Directions for this task: Retype each entry verbatim. Do not include the images.

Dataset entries

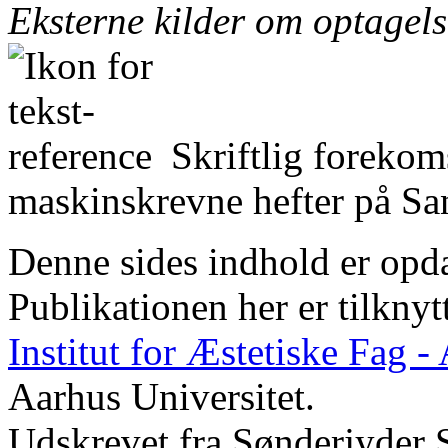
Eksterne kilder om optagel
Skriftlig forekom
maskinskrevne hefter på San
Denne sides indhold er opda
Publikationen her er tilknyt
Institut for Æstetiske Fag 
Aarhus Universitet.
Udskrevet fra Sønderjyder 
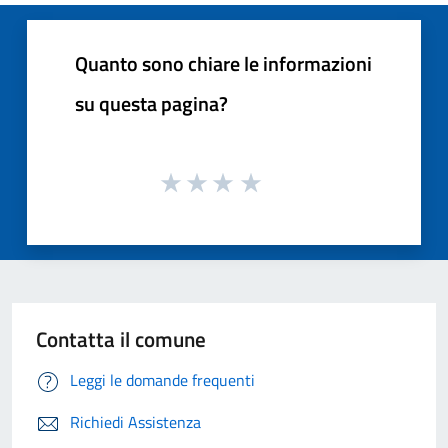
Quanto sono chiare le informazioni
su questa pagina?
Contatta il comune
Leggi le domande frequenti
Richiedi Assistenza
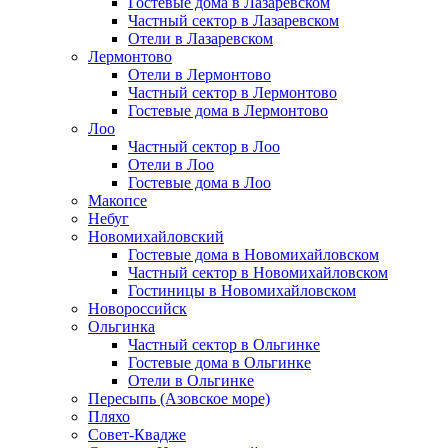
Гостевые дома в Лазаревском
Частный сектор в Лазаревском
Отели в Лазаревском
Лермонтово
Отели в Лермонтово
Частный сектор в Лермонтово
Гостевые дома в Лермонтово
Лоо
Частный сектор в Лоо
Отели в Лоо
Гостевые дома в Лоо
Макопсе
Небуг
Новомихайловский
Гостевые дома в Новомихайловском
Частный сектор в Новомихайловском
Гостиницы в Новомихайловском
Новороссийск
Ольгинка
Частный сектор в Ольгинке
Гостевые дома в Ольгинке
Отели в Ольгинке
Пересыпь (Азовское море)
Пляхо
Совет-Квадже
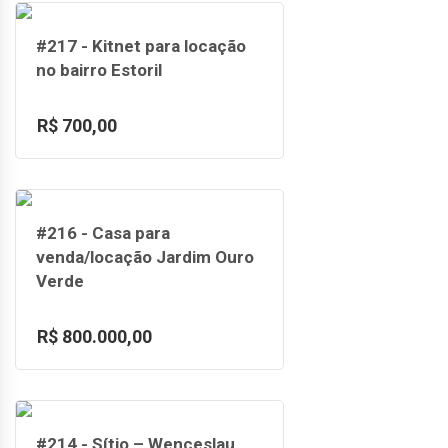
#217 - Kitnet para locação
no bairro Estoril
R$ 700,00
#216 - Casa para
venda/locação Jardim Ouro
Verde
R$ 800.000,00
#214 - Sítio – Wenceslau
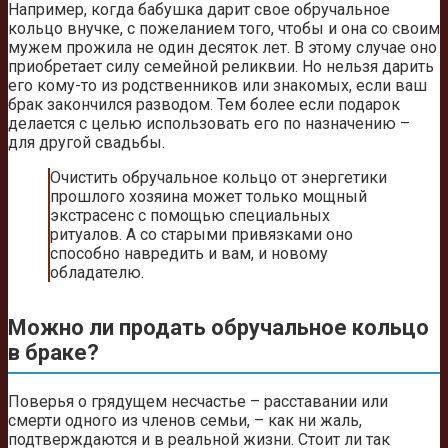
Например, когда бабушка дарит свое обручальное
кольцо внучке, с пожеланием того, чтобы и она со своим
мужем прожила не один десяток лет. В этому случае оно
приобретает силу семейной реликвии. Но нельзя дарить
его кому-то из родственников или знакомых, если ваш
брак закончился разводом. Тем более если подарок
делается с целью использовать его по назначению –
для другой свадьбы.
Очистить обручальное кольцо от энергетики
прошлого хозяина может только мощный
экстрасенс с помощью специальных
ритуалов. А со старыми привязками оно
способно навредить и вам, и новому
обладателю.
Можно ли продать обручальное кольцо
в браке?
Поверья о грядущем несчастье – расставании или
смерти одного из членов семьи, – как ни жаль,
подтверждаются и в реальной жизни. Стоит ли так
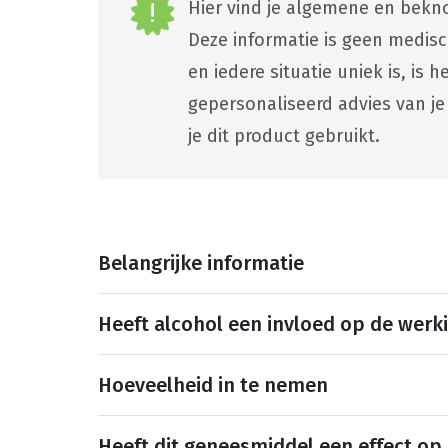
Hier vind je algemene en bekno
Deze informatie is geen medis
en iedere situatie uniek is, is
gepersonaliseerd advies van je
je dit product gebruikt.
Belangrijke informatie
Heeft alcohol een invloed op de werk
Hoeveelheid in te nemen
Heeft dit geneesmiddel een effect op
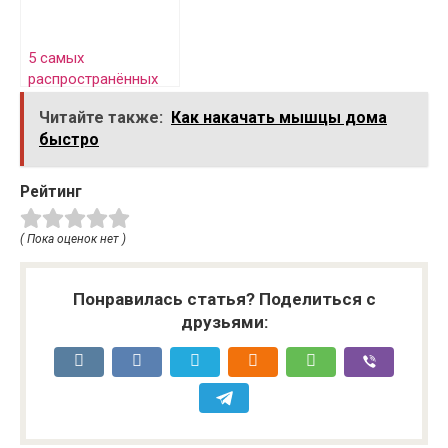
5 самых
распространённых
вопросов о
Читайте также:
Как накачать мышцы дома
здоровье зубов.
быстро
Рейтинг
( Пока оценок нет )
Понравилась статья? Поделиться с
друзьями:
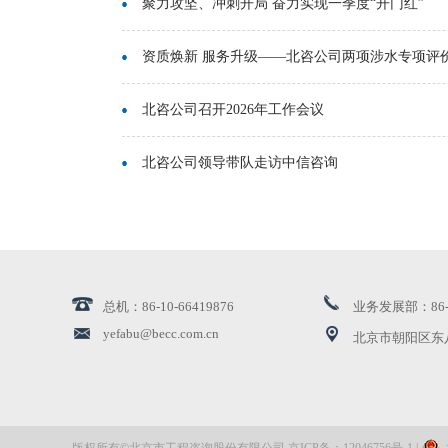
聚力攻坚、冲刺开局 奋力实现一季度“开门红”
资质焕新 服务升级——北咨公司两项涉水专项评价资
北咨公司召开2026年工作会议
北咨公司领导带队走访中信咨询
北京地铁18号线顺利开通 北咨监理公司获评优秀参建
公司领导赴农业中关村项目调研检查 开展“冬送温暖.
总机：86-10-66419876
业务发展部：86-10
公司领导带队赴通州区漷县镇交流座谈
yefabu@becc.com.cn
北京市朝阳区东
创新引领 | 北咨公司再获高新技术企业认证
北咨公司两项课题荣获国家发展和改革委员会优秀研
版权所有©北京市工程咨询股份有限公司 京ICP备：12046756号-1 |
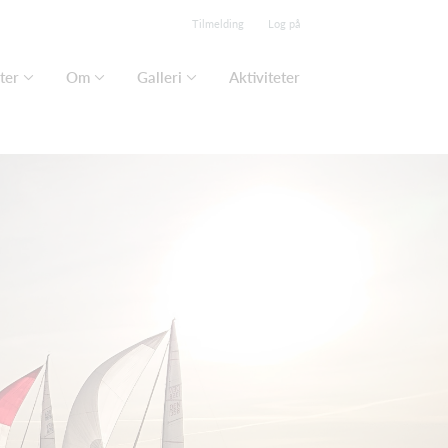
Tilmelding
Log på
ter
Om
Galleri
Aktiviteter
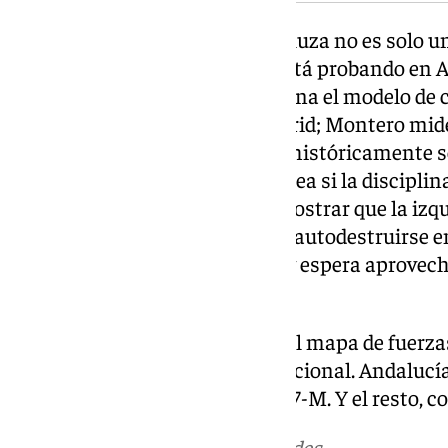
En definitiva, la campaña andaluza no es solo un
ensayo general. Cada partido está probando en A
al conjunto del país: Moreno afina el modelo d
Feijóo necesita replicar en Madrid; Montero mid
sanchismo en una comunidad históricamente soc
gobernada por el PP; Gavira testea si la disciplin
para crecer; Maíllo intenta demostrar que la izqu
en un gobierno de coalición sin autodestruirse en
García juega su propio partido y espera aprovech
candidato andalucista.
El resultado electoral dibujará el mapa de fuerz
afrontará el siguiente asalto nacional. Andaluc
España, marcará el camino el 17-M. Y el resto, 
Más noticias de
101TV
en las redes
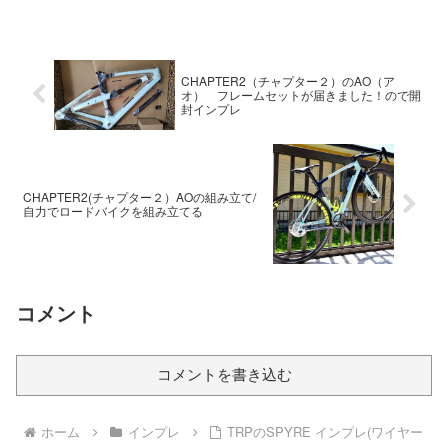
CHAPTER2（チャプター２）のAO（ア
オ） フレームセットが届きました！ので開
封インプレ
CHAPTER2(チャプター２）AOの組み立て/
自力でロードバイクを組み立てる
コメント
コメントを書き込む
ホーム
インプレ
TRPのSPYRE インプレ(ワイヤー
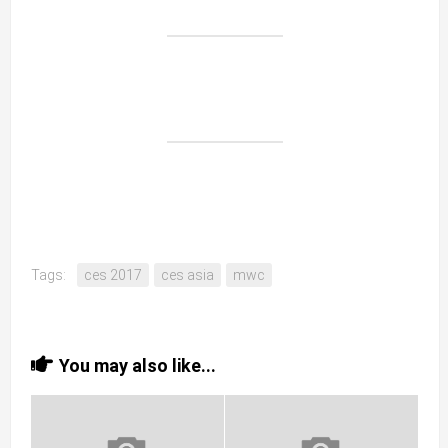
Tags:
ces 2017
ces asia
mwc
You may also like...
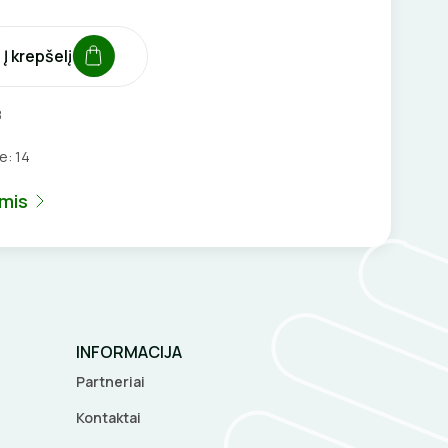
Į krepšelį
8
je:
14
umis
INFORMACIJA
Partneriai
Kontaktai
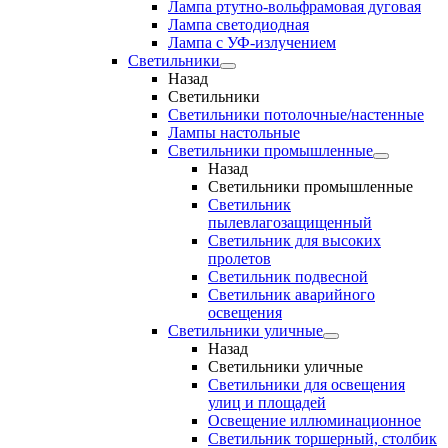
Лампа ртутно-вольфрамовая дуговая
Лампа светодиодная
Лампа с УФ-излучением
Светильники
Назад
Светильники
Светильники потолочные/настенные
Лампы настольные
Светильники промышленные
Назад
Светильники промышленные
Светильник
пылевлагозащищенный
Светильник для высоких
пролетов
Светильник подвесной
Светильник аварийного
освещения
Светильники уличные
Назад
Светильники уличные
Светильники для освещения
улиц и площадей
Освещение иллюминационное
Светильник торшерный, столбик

Solution to the exercise:
Eksterne kilder om optagel
Skriftlig forekom
maskinskrevne hefter på San
Denne sides indhold er opda
Publikationen her er tilknyt
Institut for Æstetiske Fag 
Aarhus Universitet.
Udskrevet fra Sønderjyder 
Quanto sono chiare le informazioni
su questa pagina?
Contatta il comune
Leggi le domande frequenti
Richiedi Assistenza
Гостевые дома в Лазаревском
Частный сектор в Лазаревском
Отели в Лазаревском
Лермонтово
Отели в Лермонтово
Частный сектор в Лермонтово
Гостевые дома в Лермонтово
Лоо
Частный сектор в Лоо
Отели в Лоо
Гостевые дома в Лоо
Макопсе
Небуг
Новомихайловский
Гостевые дома в Новомихайловском
Частный сектор в Новомихайловском
Гостиницы в Новомихайловском
Новороссийск
Ольгинка
Частный сектор в Ольгинке
Гостевые дома в Ольгинке
Отели в Ольгинке
Пересыпь (Азовское море)
Пляхо
Совет-Квадже
#217 - Kitnet para locação
no bairro Estoril
R$ 700,00
#216 - Casa para
venda/locação Jardim Ouro
Verde
R$ 800.000,00
#214 - Sítio – Wenceslau
Например, когда бабушка дарит свое обручальное
кольцо внучке, с пожеланием того, чтобы и она со своим
мужем прожила не один десяток лет. В этому случае оно
приобретает силу семейной реликвии. Но нельзя дарить
его кому-то из родственников или знакомых, если ваш
брак закончился разводом. Тем более если подарок
делается с целью использовать его по назначению –
для другой свадьбы.
Очистить обручальное кольцо от энергетики
прошлого хозяина может только мощный
экстрасенс с помощью специальных
ритуалов. А со старыми привязками оно
способно навредить и вам, и новому
обладателю.
Можно ли продать обручальное кольцо
в браке?
Поверья о грядущем несчастье – расставании или
смерти одного из членов семьи, – как ни жаль,
подтверждаются и в реальной жизни. Стоит ли так
Hier vind je algemene en bekno
Deze informatie is geen medis
en iedere situatie uniek is, is
gepersonaliseerd advies van je
je dit product gebruikt.
Belangrijke informatie
Heeft alcohol een invloed op de werk
Hoeveelheid in te nemen
Heeft dit geneesmiddel een effect op
5 самых
распространённых
вопросов о
Читайте также:
Как накачать мышцы дома
здоровье зубов.
быстро
Рейтинг
( Пока оценок нет )
Понравилась статья? Поделиться с
друзьями:
聚力攻坚、冲刺开局 奋力实现一季度“开门红”
资质焕新 服务升级——北咨公司两项涉水专项评价资
北咨公司召开2026年工作会议
北咨公司领导带队走访中信咨询
北京地铁18号线顺利开通 北咨监理公司获评优秀参建
公司领导赴农业中关村项目调研检查 开展“冬送温暖.
总机：86-10-66419876
业务发展部：86-10
公司领导带队赴通州区漷县镇交流座谈
yefabu@becc.com.cn
北京市朝阳区东
创新引领 | 北咨公司再获高新技术企业认证
北咨公司两项课题荣获国家发展和改革委员会优秀研
版权所有©北京市工程咨询股份有限公司 京ICP备：12046756号-1 |
Tilmelding
Log på
ter
Om
Galleri
Aktiviteter
En definitiva, la campaña andaluza no es solo un
ensayo general. Cada partido está probando en A
al conjunto del país: Moreno afina el modelo d
Feijóo necesita replicar en Madrid; Montero mid
sanchismo en una comunidad históricamente soc
gobernada por el PP; Gavira testea si la disciplin
para crecer; Maíllo intenta demostrar que la izqu
en un gobierno de coalición sin autodestruirse en
García juega su propio partido y espera aprovech
candidato andalucista.
El resultado electoral dibujará el mapa de fuerz
afrontará el siguiente asalto nacional. Andaluc
España, marcará el camino el 17-M. Y el resto, 
Más noticias de
101TV
en las redes
CHAPTER2（チャプター２）のAO（ア
オ） フレームセットが届きました！ので開
封インプレ
CHAPTER2(チャプター２）AOの組み立て/
自力でロードバイクを組み立てる
コメント
コメントを書き込む
ホーム
インプレ
TRPのSPYRE インプレ(ワイヤー
Tags:
ces 2017
ces asia
mwc
You may also like...
Į krepšelį
8
je:
14
umis
INFORMACIJA
Partneriai
Kontaktai
Лампа ртутно-вольфрамовая дуговая
Лампа светодиодная
Лампа с УФ-излучением
Светильники
Назад
Светильники
Светильники потолочные/настенные
Лампы настольные
Светильники промышленные
Назад
Светильники промышленные
Светильник
пылевлагозащищенный
Светильник для высоких
пролетов
Светильник подвесной
Светильник аварийного
освещения
Светильники уличные
Назад
Светильники уличные
Светильники для освещения
улиц и площадей
Освещение иллюминационное
Светильник торшерный, столбик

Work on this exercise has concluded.